PROVIDED DATA =
▬▬▬
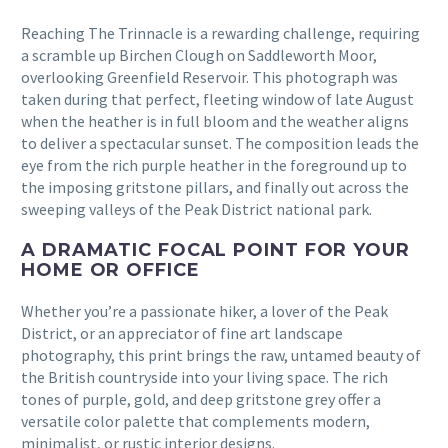
Reaching The Trinnacle is a rewarding challenge, requiring
a scramble up Birchen Clough on Saddleworth Moor,
overlooking Greenfield Reservoir. This photograph was
taken during that perfect, fleeting window of late August
when the heather is in full bloom and the weather aligns
to deliver a spectacular sunset. The composition leads the
eye from the rich purple heather in the foreground up to
the imposing gritstone pillars, and finally out across the
sweeping valleys of the Peak District national park.
A DRAMATIC FOCAL POINT FOR YOUR
HOME OR OFFICE
Whether you’re a passionate hiker, a lover of the Peak
District, or an appreciator of fine art landscape
photography, this print brings the raw, untamed beauty of
the British countryside into your living space. The rich
tones of purple, gold, and deep gritstone grey offer a
versatile color palette that complements modern,
minimalist, or rustic interior designs.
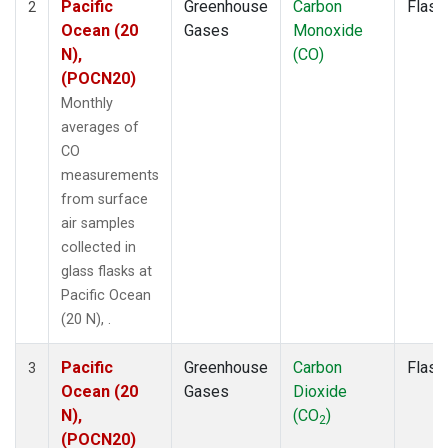
Pacific
Greenhouse
Carbon
Flask
2
Ocean (20
Gases
Monoxide
N),
(CO)
(POCN20)
Monthly
averages of
CO
measurements
from surface
air samples
collected in
glass flasks at
Pacific Ocean
(20 N), .
Pacific
Greenhouse
Carbon
Flask
3
Ocean (20
Gases
Dioxide
N),
(CO
)
2
(POCN20)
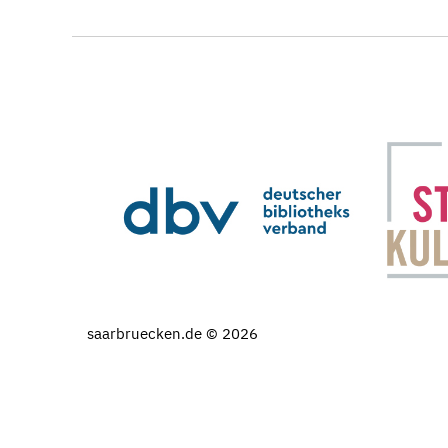
saarbruecken.de © 2026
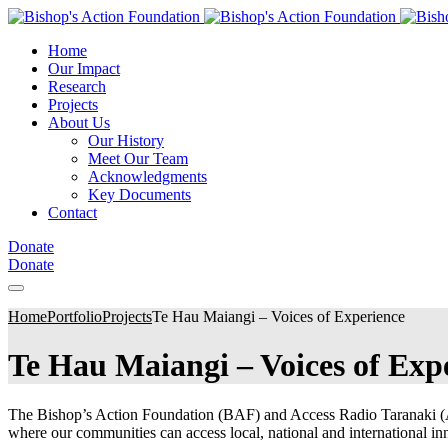
Home
Our Impact
Research
Projects
About Us
Our History
Meet Our Team
Acknowledgments
Key Documents
Contact
Donate
Donate
Home
Portfolio
Projects
Te Hau Maiangi – Voices of Experience
Te Hau Maiangi – Voices of Exp
The Bishop’s Action Foundation (BAF) and Access Radio Taranaki (ART
where our communities can access local, national and international inno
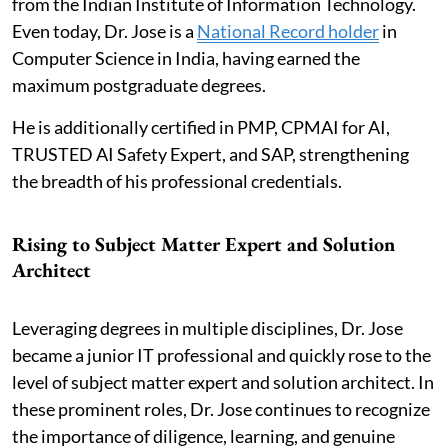
from the Indian Institute of Information Technology.
Even today, Dr. Jose is a
National Record holder
in
Computer Science in India, having earned the
maximum postgraduate degrees.
He is additionally certified in PMP, CPMAI for AI,
TRUSTED AI Safety Expert, and SAP, strengthening
the breadth of his professional credentials.
Rising to Subject Matter Expert and Solution
Architect
Leveraging degrees in multiple disciplines, Dr. Jose
became a junior IT professional and quickly rose to the
level of subject matter expert and solution architect. In
these prominent roles, Dr. Jose continues to recognize
the importance of diligence, learning, and genuine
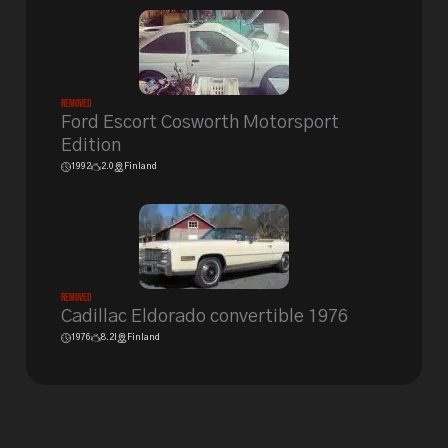
Removed
Ford Escort Cosworth Motorsport
Edition
1992
2.0
Finland
Removed
Cadillac Eldorado convertible 1976
1976
8.2l
Finland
▬▬▬
A single figure is the whole answer: the number of lines in the material above where the string "Maiangi" occurs.

2